Matt: Two brief encounters with geekdom in the “real world” were head-noddingly cool:

–At the Orlando Magic game last Saturday, as the Magic kicked into one of their several great runs, the loudspeaker blasted the opening title theme from Star Wars. My father-in-law turns to me and punches my shoulder and says, “Hey, it’s your song!” Yes. Yes, it certainly is.

–Walking into the Magic Kingdom for my daughter’s third birthday yesterday, what should be playing on the loudspeakers at the gates but “Yoda’s Theme” from The Empire Strikes Back.

I think maybe geeks really do run the world nowadays. Either that, or I’m being stalked by Lucasfilm.

Sarah: As y’all know, I try to avoid irritating geekish pronouncements of the “You MUST read/watch/consume this!” variety.

However.

You MUST read I Kill Giants.
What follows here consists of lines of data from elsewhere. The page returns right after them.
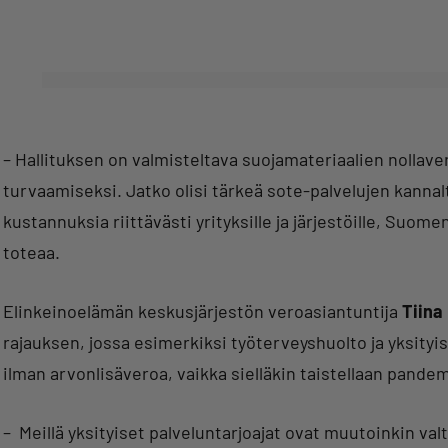
– Hallituksen on valmisteltava suojamateriaalien nollave
turvaamiseksi. Jatko olisi tärkeä sote-palvelujen kannal
kustannuksia riittävästi yrityksille ja järjestöille, Suome
toteaa.
Elinkeinoelämän keskusjärjestön veroasiantuntija
Tiina
rajauksen, jossa esimerkiksi työterveyshuolto ja yksityi
ilman arvonlisäveroa, vaikka sielläkin taistellaan pande
– Meillä yksityiset palveluntarjoajat ovat muutoinkin valt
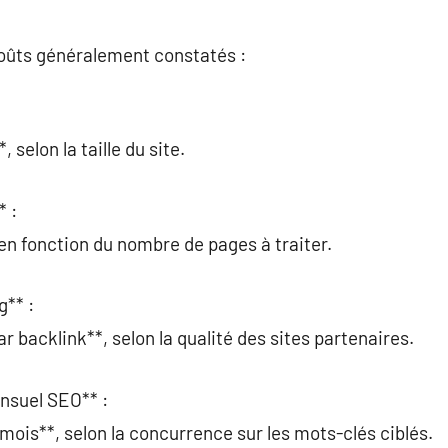
coûts généralement constatés :
selon la taille du site.
* :
en fonction du nombre de pages à traiter.
g** :
 backlink**, selon la qualité des sites partenaires.
suel SEO** :
ois**, selon la concurrence sur les mots-clés ciblés.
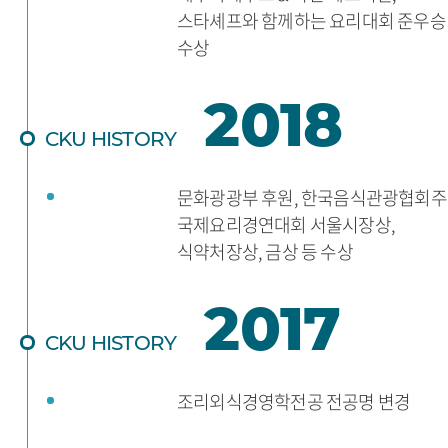
스타셰프와 함께하는 요리대회 준우승
수상
2018
CKU HISTORY
문화광광부 후원, 한국음식관광협회
국제요리경연대회 서울시장상,
식약처장상, 금상 등 수상
2017
CKU HISTORY
조리외식경영학전공 전공명 변경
Joe Kelly’s masterfully-crafted tale of acerbic 5th-grader (and self-proclaimed giant-killer) Barbara Thorson is sweet and funny and sad and perfect. It’s the kind of comic I would give to both people who deeply love the medium and people who have never touched so much as an Archie. I don’t want to give away too much more about it, because part of the joy is the discovery of the story, which addicts you from page one, keeps you hooked throughout, and eventually reduces you to massive, heaving sobs if you have so much as a semblance of a heart. And the art by JM Ken Niimura is gorgeous — the characters practically vibrate off the page.
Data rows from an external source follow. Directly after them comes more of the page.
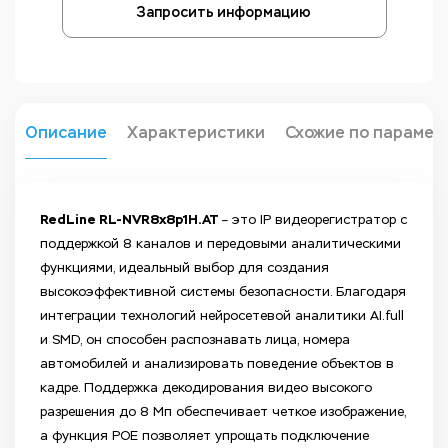
Запросить информацию
Описание
Характеристики
Схожие по парамет
RedLine RL-NVR8x8p1H.AT
– это IP видеорегистратор с
поддержкой 8 каналов и передовыми аналитическими
функциями, идеальный выбор для создания
высокоэффективной системы безопасности. Благодаря
интеграции технологий нейросетевой аналитики AI.full
и SMD, он способен распознавать лица, номера
автомобилей и анализировать поведение объектов в
кадре. Поддержка декодирования видео высокого
разрешения до 8 Мп обеспечивает четкое изображение,
а функция POE позволяет упрощать подключение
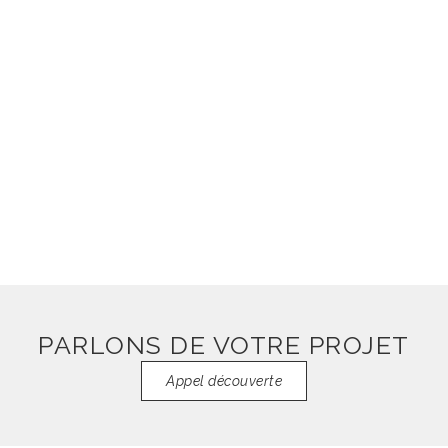
restaurant - cave à vin
Voir plus
PARLONS DE VOTRE PROJET
Appel découverte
Post-script: I also very much like the staff at Midtown Comics, who helped me find the not-quite-shelved-in-alphabetical-order collected edition. Thank you!
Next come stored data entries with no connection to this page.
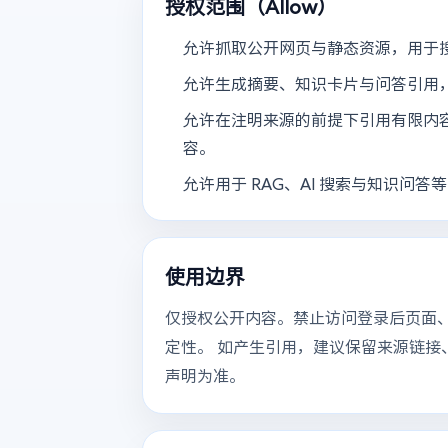
授权范围（Allow）
允许抓取公开网页与静态资源，用于
允许生成摘要、知识卡片与问答引用
允许在注明来源的前提下引用有限内
容。
允许用于 RAG、AI 搜索与知识问答
使用边界
仅授权公开内容。禁止访问登录后页面
定性。 如产生引用，建议保留来源链接、站点
声明为准。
Chris: This week is the 25th Anniversary of Ghostbusters. As is next week. Here’s the deal — Ghostbusters had its Hollywood premiere on June 7th, 1984. That would be 25 years, Sunday. It’s general release was on the 8th. Both are next week. And this past Tuesday, American Movie Classics began showing Ghostbusters 1 and 2 back to back, as the start of a month long celebration of the big two-oh. Only, because they don’t say things like, “We’re starting now, but the 25th anniversary is actually next Sunday,” Twitter lit up like a Christmas tree, with people squealing, “Happy anniversary Ghostbusters!” and “25 years today? Holy cow!” and “Ghostbusters is three years older than I am! I feel old.”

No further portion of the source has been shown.